I think it’s stupid when people draw attention to the injuries. It’s negative energy, and it’s not very cowboy-like of the guys who do. Bull riding’s not a sport for wimps. I hate when people ask how I’m doing, if I’m well. I’m here, ain’t I? And I’m ready to ride. But sometimes you can’t help it. When I broke my hip it felt like my leg was on fire, a thousand needles in me, but I damn sure tried not to limp. I’ve had three hip surgeries. I’ve had surgery on my ACL and MCL, and I don’t remember how I did it because I was knocked out. Several operations later you start thinking about these things. Riding bulls, you’re never going to be 100 percent health-wise. You have to find a way around your injuries. You’re banged up, but you have to adapt, ride around what hurts.
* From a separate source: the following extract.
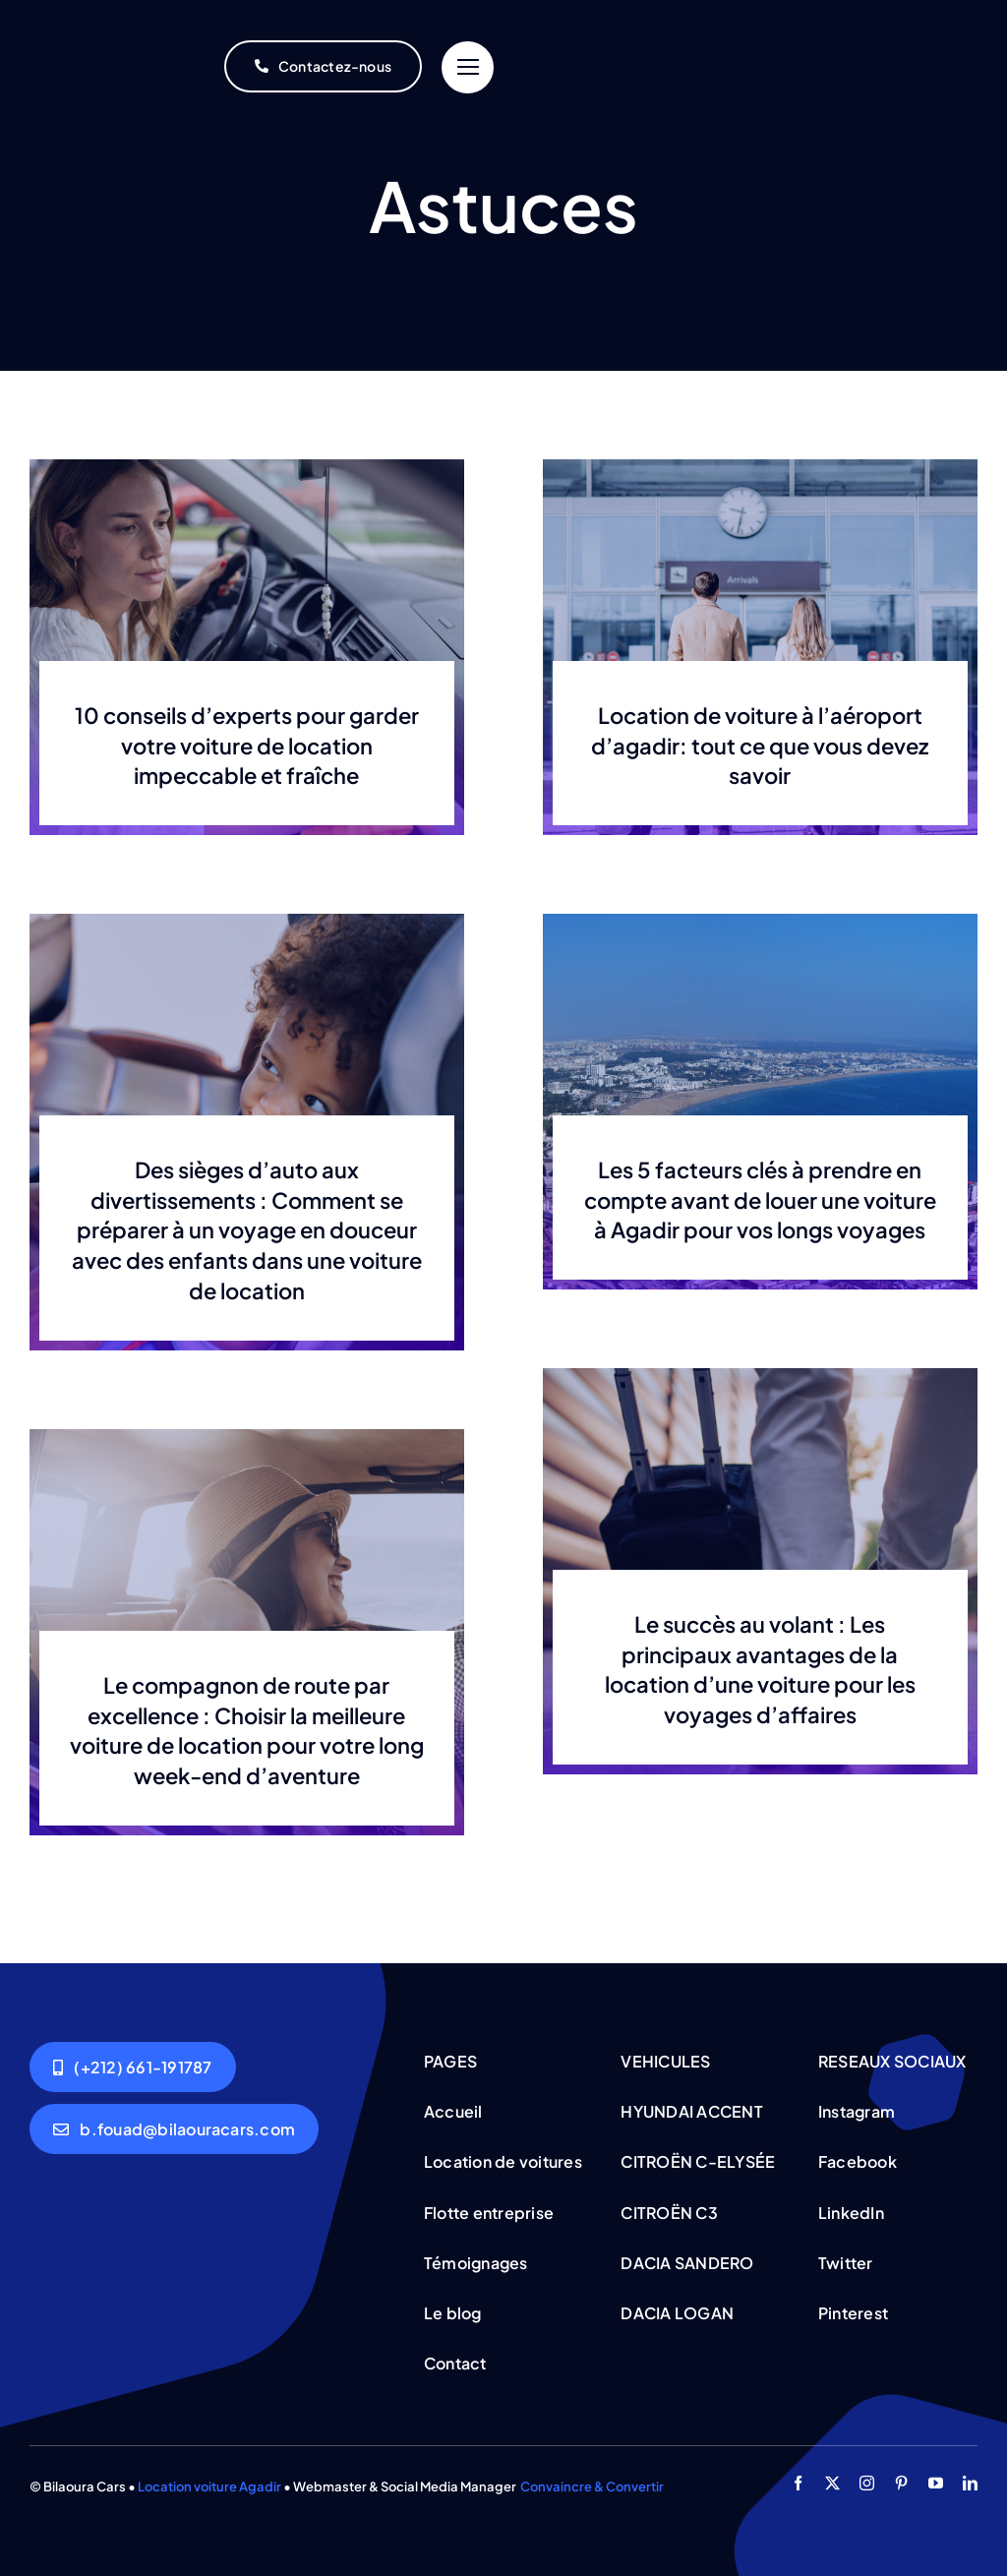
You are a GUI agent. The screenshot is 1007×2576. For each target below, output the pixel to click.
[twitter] (832, 2483)
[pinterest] (901, 2483)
When I was younger, I used to go out too much. You know, drinking too much and not treating my body like professional athlete should. I’m better about it now, staying more focused, all that, but it’s kind of a boring routine. I go to a personal trainer at a gym nearly every day during the week, and I work out at the training center as often as I can. They have high-tech machines and ice baths, stuff I don’t have access to usually. We work on fast-twitch muscle movements, short bursts of power, like a gymnast athlete. We train the core by balancing exercises, standing on a ball or anything with an unstable bottom. We throw and catch tennis balls with one eye closed, and we work on coordination. Get everything flowing like it should. When I get on a bull, I’ve done rode that bull a hundred times in my mind, so it’s just reactions from then on. I prepare mentally, I prepare physically, and I just show up and do the job.